Three households will be allowed to meet over Christmas while retail, pubs and restaurants will all reopen in December.


Micheal Martin announced the reopening of all retail, places of worship, hairdressers, cinemas, libraries and museums from December 1 (Julian Behal Photography)

Micheal Martin announced the reopening of all retail, places of worship, hairdressers, cinemas, libraries and museums from December 1 (Julian Behal Photography)

Micheal Martin announced the reopening of all retail, places of worship, hairdressers, cinemas, libraries and museums from December 1 (Julian Behal Photography)

The Government has announced a move to Level 3 of coronavirus restrictions from next month – paving the way for a widespread reopening of the country before Christmas.

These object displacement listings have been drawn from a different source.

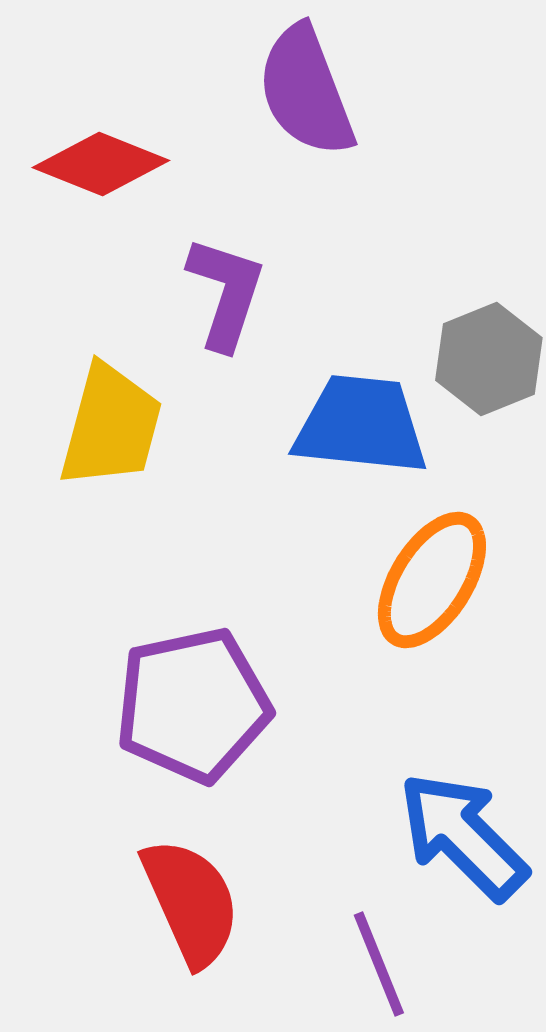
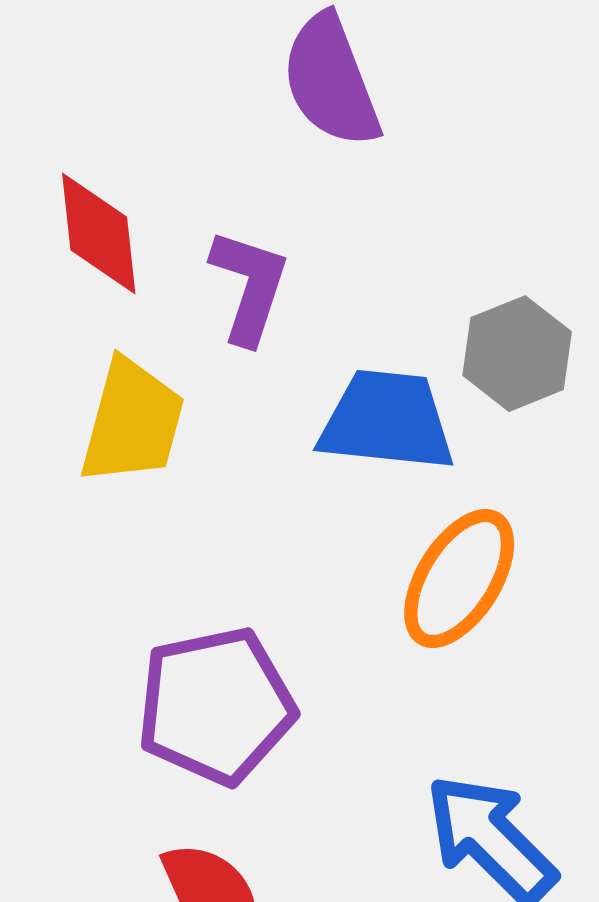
red diamond: (101, 164) -> (99, 233), moved, turned 62

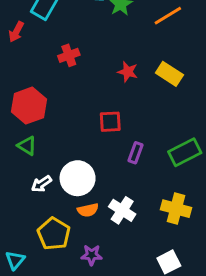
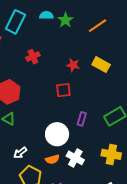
red square: (110, 122) -> (63, 90), moved
white circle: (78, 178) -> (57, 134), moved
white arrow: (41, 184) -> (20, 153), moved

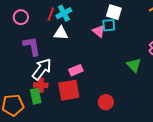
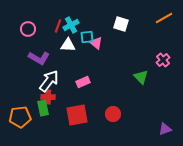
cyan square: (109, 25) -> (87, 37), moved
pink triangle: (99, 31) -> (96, 43), moved
purple L-shape: (32, 46) -> (39, 58), turned 130
red square: (69, 90) -> (77, 115), moved

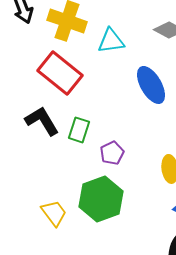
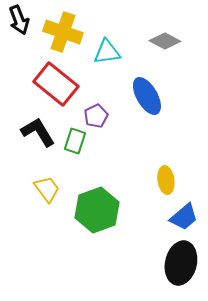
purple pentagon: (112, 153) -> (96, 116), moved
yellow trapezoid: (54, 213) -> (47, 189), moved

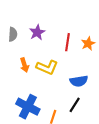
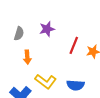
gray semicircle: (13, 34) -> (19, 34), moved
yellow L-shape: (47, 67) -> (46, 81), moved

Taoiseach Micheal Martin addressed the nation on Friday evening, announcing the reopening of all retail, places of worship, hairdressers, cinemas, libraries and museums from December 1.

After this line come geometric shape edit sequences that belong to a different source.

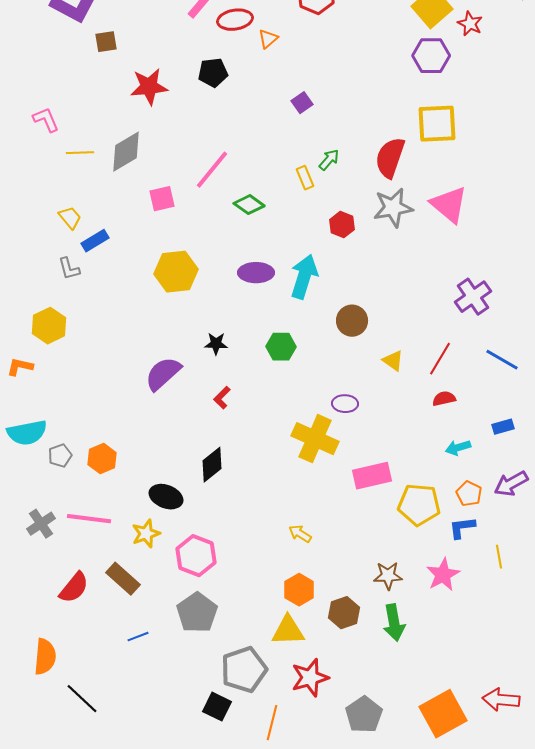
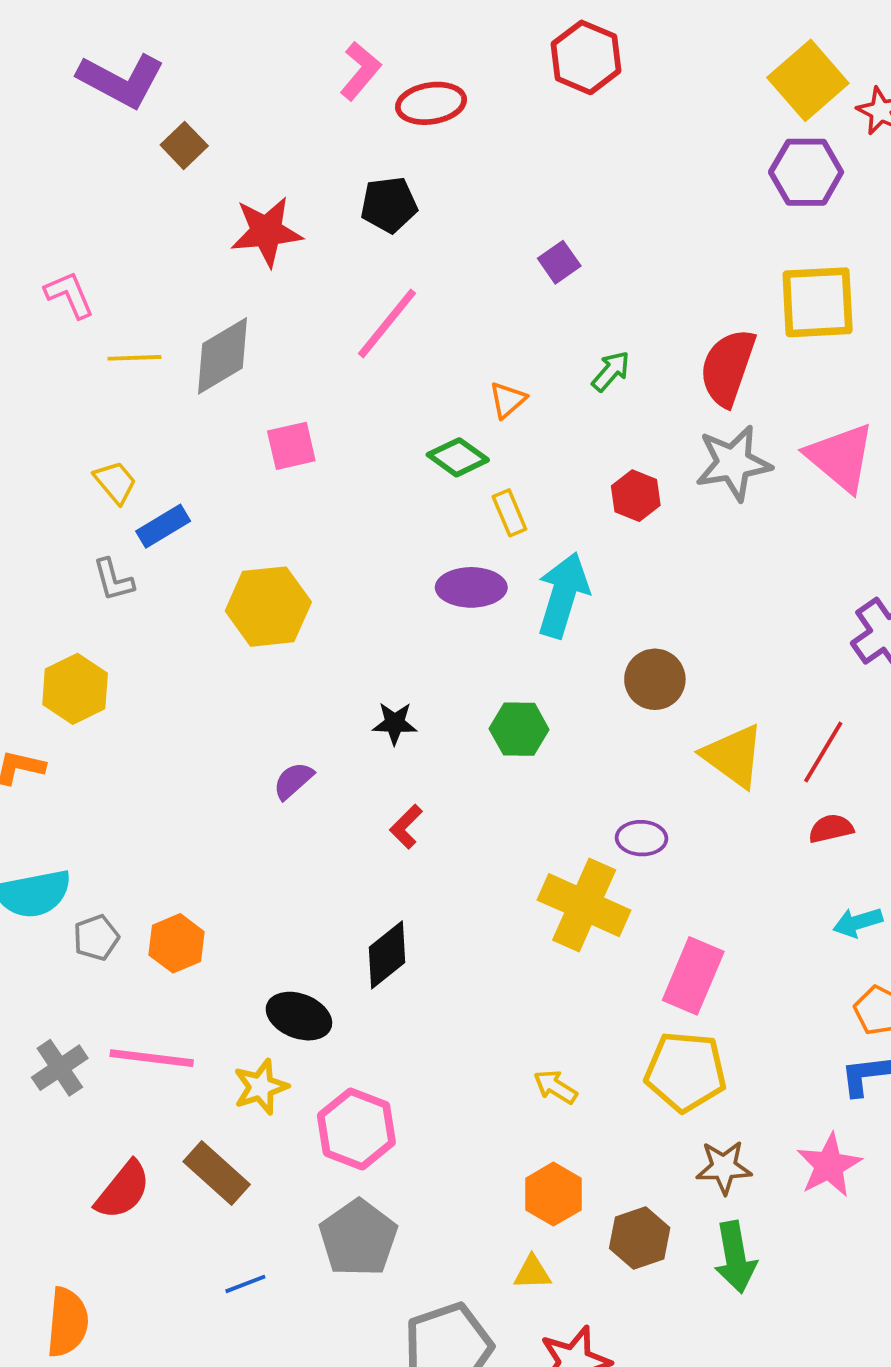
orange triangle: (268, 39) -> (508, 400), moved
brown square: (106, 42) -> (184, 145), turned -35
pink line: (212, 170) -> (387, 323), moved
yellow rectangle: (305, 178) -> (509, 513), moved
yellow hexagon: (176, 272) -> (268, 607), moved
yellow triangle: (393, 361) -> (733, 756), size x1.6
purple semicircle: (163, 374) -> (293, 781), size x0.6
pink rectangle: (372, 476) -> (693, 976), turned -54
yellow pentagon: (419, 505) -> (686, 1072), moved
yellow triangle: (288, 631) -> (532, 1272), size x0.6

Restaurants, cafes and gastropubs will follow on December 4 – but so-called wet pubs will be forced to remain shut.

Mr Martin said: “This cannot and will not be the kind of Christmas we are used to, but it will be a very special time when we will all be able to enjoy some respite from the hardships of 2020 and in particular the last six weeks.”

People will be asked to continue to work from home, and are now advised to wear facemasks in crowded outdoor spaces, workplaces and places of worship.

The ban on inter-county travel will remain in place, but will be lifted from December 18 until January 6, to allow for Christmas gatherings.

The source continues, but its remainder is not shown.